Marc Dugardin, quelque chose /quelqu’un (rhapsodie)
1
mais que s’est-il passé au Rwanda ?
cette question pas sûr
qu’on la pose vraiment
à celui
qui sera revenu de là-bas
pas sûr que quelqu’un la pose
ou personne
on / je / tu
nous
2
non pas là-bas
mais ici encore
où j’écris
où je note :
on regarde
les collines
la terre rouge aux semelles
(rouge aussi sur le corps
après la chute)
poussière
et l’eau si lourde à porter
3
nous voyant passer, les enfants crient : Muzungu !
(c’est-à-dire : celui qui a pris la place de
c’est-à-dire : le blanc)
ce n’est pas une question
il n’y a rien à répondre
4
là-haut
une maison
abandonnée
incendiée
on ne pose pas
de question
non plus
la brûlure vient au ventre
et le paysage se tait
d’un silence
qu’on ne lui connaissait pas
5
au cœur
pourtant
de la question
6
presque jetés sur la table
les poèmes
comme d’autres jettent
les bouteilles à la mer
les poèmes
sont en chemin
ils font route vers quelque chose
écrivait Celan
et vivre
écris
tu
7
tu fis un feu
après cela
il n’avait pas un goût de cendre
il y a peut-être une langue
pour
ce que j’écris là
8
les oiseaux
juste un peu
avant le jour
cette longue insomnie du poème
puis sa douceur
comme si quelqu’un
alors
nous la donnait
(en rêve
ainsi qu’à la fin
d’un autre voyage
la femme
revenue
puis perdue
une nouvelle fois)
9
car
quelque chose
a eu lieu
toute la nuit dans la tête
le manège a tourné
et le visage ce matin
regarde sa honte en face
il faut toujours
que
quelqu’un
vienne
10
(…) près d’une centaine de soldats belges de la MINUAR abandonna environ 2000 civils non armés, les laissant sans défense contre les attaques des miliciens et des militaires.

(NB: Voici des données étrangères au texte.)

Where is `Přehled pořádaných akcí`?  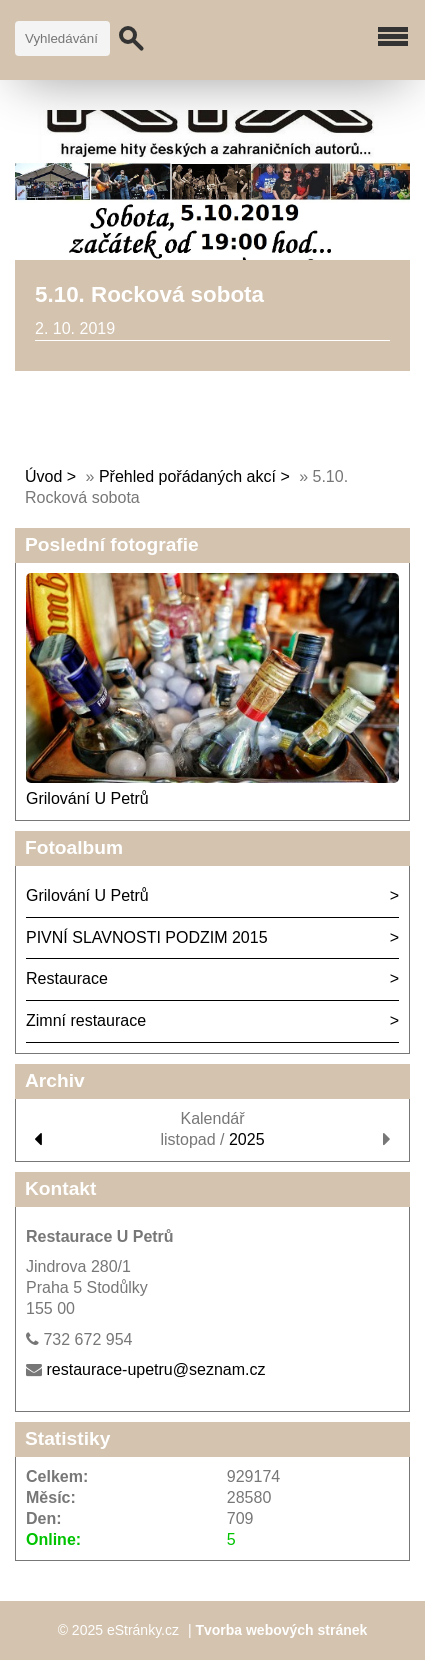 Přehled pořádaných akcí is located at coordinates (187, 476).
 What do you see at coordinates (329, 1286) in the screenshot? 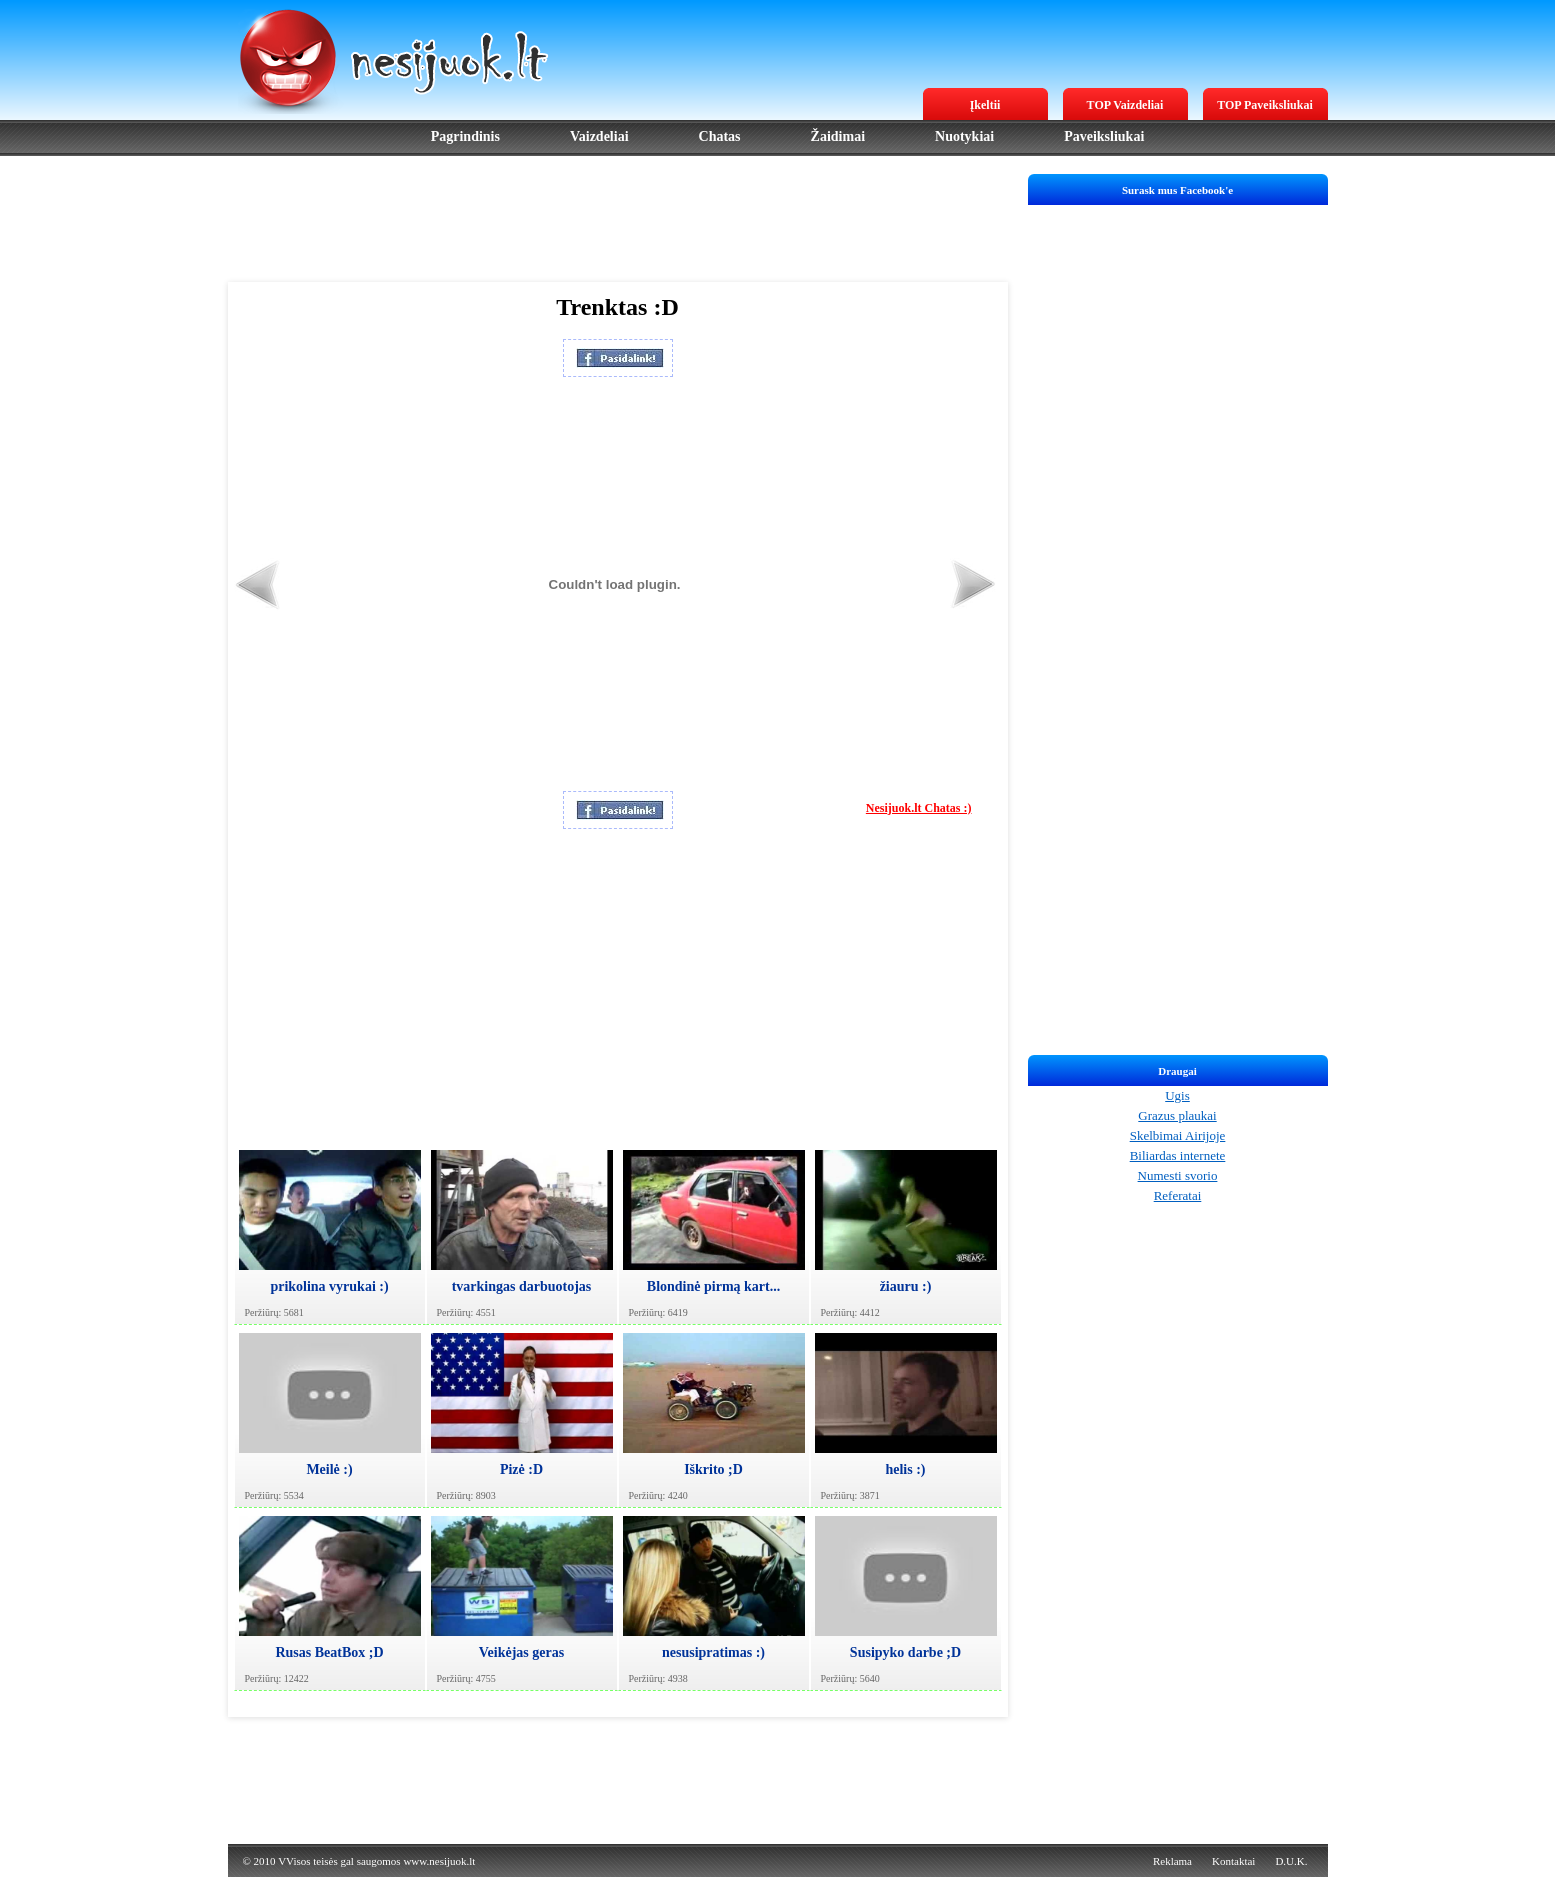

Les assaillants entrèrent par une porte, pendant que les Belges sortaient de l’autre côté. Plus d’un millier de Rwandais sont morts sur place ou en fuyant pour essayer de rejoindre un autre poste des Nations Unies.
(Extrait de « Aucun témoin ne doit survivre / Le génocide au Rwanda », Fédération Internationale des Ligues des Droits de l’Homme, Paris, Editions Karthala, 1999, pages 30, 31)
11
la pirogue était vieille
sur le lac Kivu
sûrement qu’il fallait
écoper de temps à autre
l’eau qui stagnait
dans le fond
de sa voix
(peut-on dire qu’il chantait ?)
l’homme écopait
quelque chose
en lui aussi sans doute
12
Kigali
retour à la maison
les murs
et plus que les murs
ce qu’il faut pour tenir
la première fois
des syllabes
ou même avant
un beau jour
écrivait Janos Pilinszky
doucement m’accueilleront
la vieille cour, le silence de lierre
de notre demeure, son chuchotement.
13
mais l’enfance ramenée à coups de gifles
lire le poème où il commence :
c’est toujours la cuillère en fer blanc au rebut
le bric-à-brac de la misère que j’ai cherchés
à chacun ses boues
ses charniers
son trop de parole
ou de silence
14
à personne
le lieu sans nom
de ce qui peut être sauvé
15
lui / le juif
revenu à soi
malgré que
la nuit le chevauchait
comme si
sa mère
comme si
la mère / la mienne / la tienne
comme si
nous
renaissant
dans la langue qui
malgré / avec son goût de cendre
dans la langue
qui
ne s’effondre
pas
(à Kigali, février 2012)
NOTE :
Les traductions de Paul Celan (textes 6 et 15) sont de John E. Jackson ; celles de Janos Pilinszky (textes 12 et 13) sont de Lorand Gaspar et Sarah Clair.